I must confess that I was a little nervous about reading Maureen McLane's My Poets: it is roughly commensurate with my style book in many respects, and I was afraid I was going to find myself so thoroughly preempted and outdone that I might lose heart for my own project! However I am very happy to report that it is a lovely and intriguing book, beautifully well written and quite unlike anything I ever would or could write myself.
I found the chapters on Marianne Moore, Louise Gluck and Shelley particularly satisfying (and slightly lost patience with the one on H.D., though it is full of interesting observations), but there is much here that will interest anyone who's keen to make and chronicle an inner life of words. Am shortly going to Amazon some volumes of verse that I now have a yen to steep myself in (I especially recommend the chapter "My Impasses: On Not Being Able to Read Poetry," which made me realize I have never owned a volume of Frank O'Hara!)....
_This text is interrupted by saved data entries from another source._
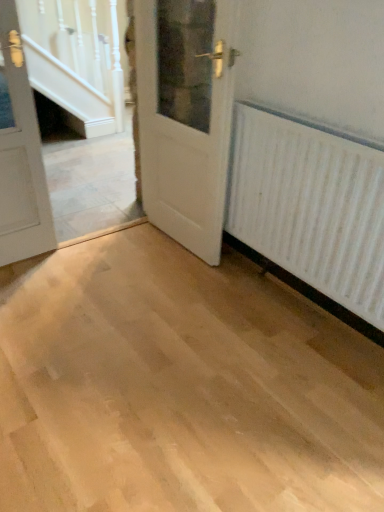 Question: Is white textured radiator at right inside or outside of white wood door at center, the 1th door positioned from the right?

Choices:
 (A) inside
 (B) outside

Answer: (B)

Question: Considering their positions, is white textured radiator at right located in front of or behind white wood door at center, the 1th door positioned from the right?

Choices:
 (A) front
 (B) behind

Answer: (A)

Question: Which of these objects is positioned farthest from the white wood door at left, the 2th door viewed from the right?

Choices:
 (A) white wood door at center, placed as the 2th door when sorted from left to right
 (B) white textured radiator at right

Answer: (B)

Question: Which of these objects is positioned farthest from the white wood door at left, the 1th door when ordered from left to right?

Choices:
 (A) white wood door at center, the 1th door positioned from the right
 (B) white textured radiator at right

Answer: (B)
In other news, two good swim bits: portrait of the swimmer as a young writer; Britain's paralympic swimmers (FT site registration required).
Miscellaneous light reading around the edges: Lavie Tidhar's steampunk The Bookman, which aficionados of nineteenth-century British literature will especially enjoy; Justine Larbalestier and Sarah Rees Brennan's delightful Team Human; Rae Carson's appealing The Girl of Fire and Thorns.
(The timing of publication of Deborah Harkness's Shadow of Night is opportune with a view to fast passage of my airport and flight time later on this afternoon and this evening!)